Tidak mengherankan jika timbul pertanyaan besar tentang ketulusan mereka mendekati wong cilik. Kok mau maunya mengadakan acara di tempat sampah, padahal bau nya busuk menyengat. Ini sangat tidak wajar dan TPA bukan tempat sering mereka kunjungi. Kesannya, demi meraih tujuan -sebagai presiden dan wakil presiden-, apapun caranya tidak ada yang tak mungkin dilakukan. Meskipun demikian saya yakin tempat acaranya pasti sudah dirapikan sehingga baunya tidak terlalu busuk, atau bahkan sama sekali tidak berbau. Pasalnya diantaranya hadir juga banyak pejabat, pimpinan parpol dan pengusaha.

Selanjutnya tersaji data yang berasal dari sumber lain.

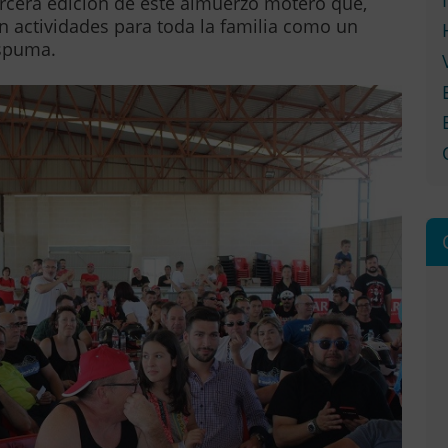
tercera edición de este almuerzo motero que,
 actividades para toda la familia como un
espuma.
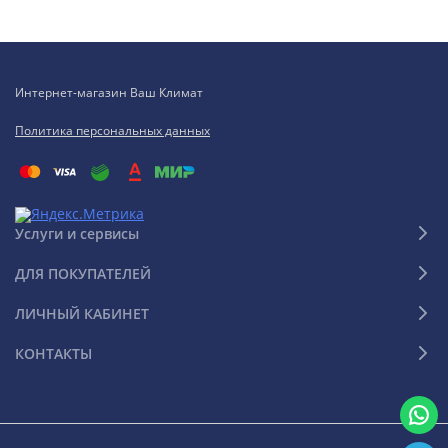
Интернет-магазин Ваш Климат
Политика персональных данных
Услуги и сервисы
ДЛЯ ПОКУПАТЕЛЕЙ
ЛИЧНЫЙ КАБИНЕТ
КОНТАКТЫ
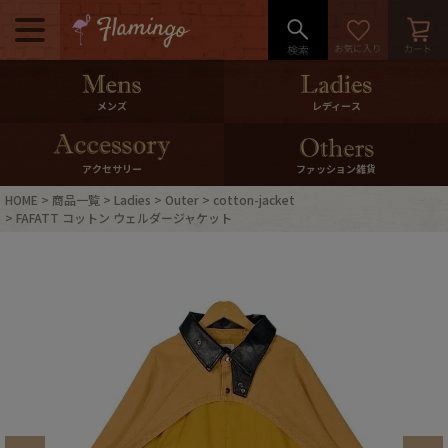
メニュー
500pt＆10％Offクーポンプレゼン
メンズ
レディース
ト
10％0ffクーポンプレゼント
アクセサリー
ファッション雑貨
HOME
商品一覧
Ladies
Outer
cotton-jacket
ログイン・会員登録
LINE ID連携
FAFATT コットン ウェルダージャケット
お気に入り
マイページ
ご利用ガイド
International Shipping
店舗紹介
特集一覧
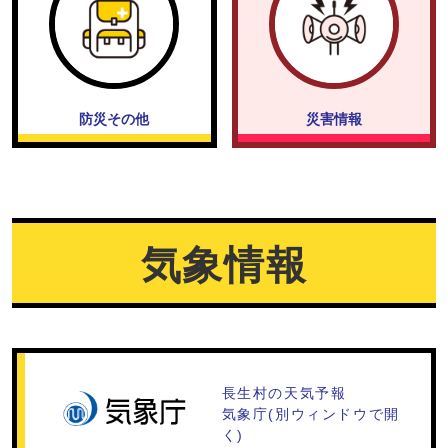
防災その他
災害情報
気象情報
長生村の天気予報
気象庁(別ウィンドウで開
く)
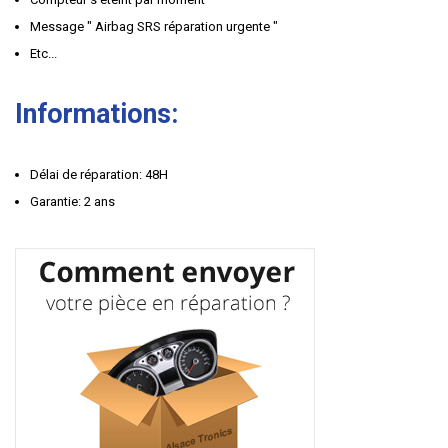
Message " Airbag SRS réparation urgente "
Etc...
Informations:
Délai de réparation: 48H
Garantie: 2 ans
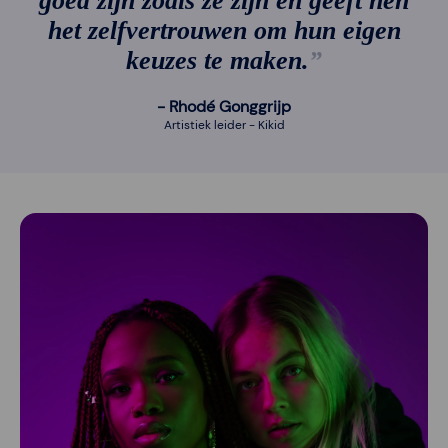
goed zijn zoals ze zijn en geeft hen
het zelfvertrouwen om hun eigen
keuzes te maken.
Rhodé Gonggrijp
Artistiek leider - Kikid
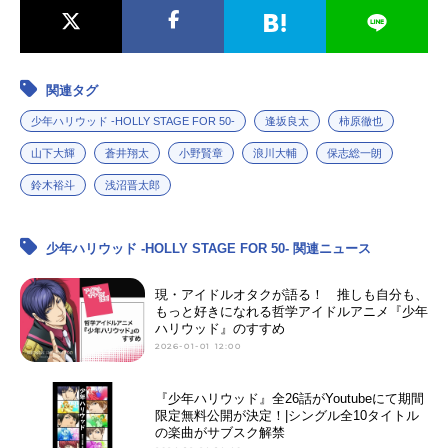
関連タグ
少年ハリウッド -HOLLY STAGE FOR 50-
逢坂良太
柿原徹也
山下大輝
蒼井翔太
小野賢章
浪川大輔
保志総一朗
鈴木裕斗
浅沼晋太郎
少年ハリウッド -HOLLY STAGE FOR 50- 関連ニュース
現・アイドルオタクが語る！ 推しも自分も、
もっと好きになれる哲学アイドルアニメ『少年
ハリウッド』のすすめ
2026-01-01 12:00
『少年ハリウッド』全26話がYoutubeにて期間
限定無料公開が決定！|シングル全10タイトル
の楽曲がサブスク解禁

Ada lagi, masih ingatkah kita akan iklan Wiranto yang makan nasi aking ? iklan yang sempat membuat saya mengerutkan dahi. Logika waras saya mengatakan kok mau-maunya Pak Wiranto makan nasi aking, padahal rasanya tidak enak sama sekali. Sekali lagi, demi meraih tujuan, apapun caranya tidak ada yang tak mungkin dilakukan. Sementara JK blusukan ke pasar-pasar, bercampur dengan peluh pengunjung pasar dan para pedagang dengan memakai blangkon (ini yang saya cukup geli melihatnya, maaf), jadi bintang iklan gratis (atau mengiklankan diri gratis ?) dengan Mbah Marijan dan sebagainya. Tidak kalah dengan rival-rivalnya, SBY juga turun ke daerah-daerah menemui konstituennya sambil menebar janji ini itu, tentu saja jika dia terpilih.
Untungnya sejauh ini sepertinya upaya para pasangan Capres-Cawapres ini masih dalam batas wajar. Namanya juga kampanye, ya "Mencarakan segala yang halal", asal jangan "Menghalalkan segala cara".